Exercises in Logging Style

Years ago, I bought the book in Russia whose title is “Literature of Formal Constraints: Form and Games from Antiquity to Present Days” by Tatiana Bonch-Osmolovskaya if I translate it to English. Such literary techniques and patterns are also known under the term constrained writing. The reason why this book caught my attention in the bookshop is that at that time, I was developing software narratology as a foundation of trace and log analysis patterns. So, I planned to mine it for pattern writing. However, due to other pressures, I put it in a reading list until very recently, when reading a preface to Exercises in Programming Style, Second Edition, by Cristina Videira Lopes (ISBN-13: 978-0367350208), I learned about the Oulipo movement (writing under constraints). I immediately realized that software traces and logs are software narratives under constraints. I plan to explore such constraints by providing creative examples of trace and log statements and messages. As a metanarrative template, I chose a variation of narrative from Exercises in Style book by Raymond Queneau:

The software narrator “S” is a rule-based system tracing process, and it notices a long-running process that had loaded hat.dll and got into resource contention difficulties with another process. Two hours later, the software narrator notices the same process and a debugger process that gives some advice regarding the functionality of an extra GUI button.

Another variation I chose is the frequent message found in logs on the “access denied” theme.
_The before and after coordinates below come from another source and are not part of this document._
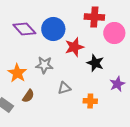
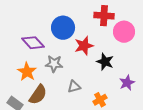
purple diamond: (24, 29) -> (33, 43), moved
brown semicircle: (28, 96) -> (38, 95), size x1.5
orange cross: (90, 101) -> (100, 100), turned -32

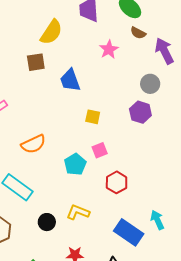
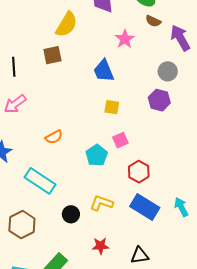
blue trapezoid: (70, 80) -> (104, 71), moved
orange semicircle: (33, 144) -> (54, 137), size x0.7
blue rectangle: (129, 232) -> (145, 207), moved

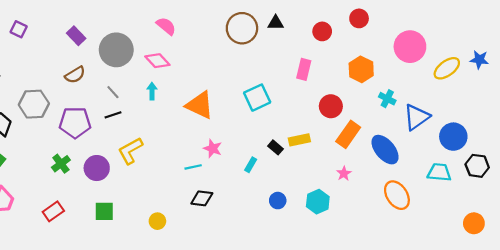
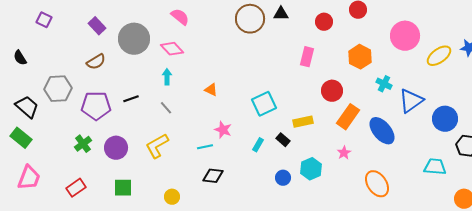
gray line: (113, 92) -> (166, 108), moved
cyan square: (257, 98) -> (264, 104), moved
orange triangle: (200, 105) -> (211, 90), size x0.5
black rectangle: (276, 147) -> (283, 140), moved
yellow L-shape: (130, 151) -> (157, 146), moved
cyan trapezoid: (439, 172) -> (435, 167), moved
orange ellipse: (397, 195) -> (377, 184), moved
cyan hexagon: (318, 202) -> (311, 169), moved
Such constraints may be personal and organizational preferences and styles, programming language, execution environment, and technology stack limitations, different coding phases (development, maintenance, early vs. mature code), external constraints such as source code scope, tracing and logging configuration and rules, timing, the need for a quick debugging fix, or understanding program state and behavior.

In writing these exercises in tracing style, I also plan to reference trace and log analysis patterns where appropriate.

I add links to variations as soon as they are published. I also consider them a part of the modeling activities I do while working on the Writing Bad Code book.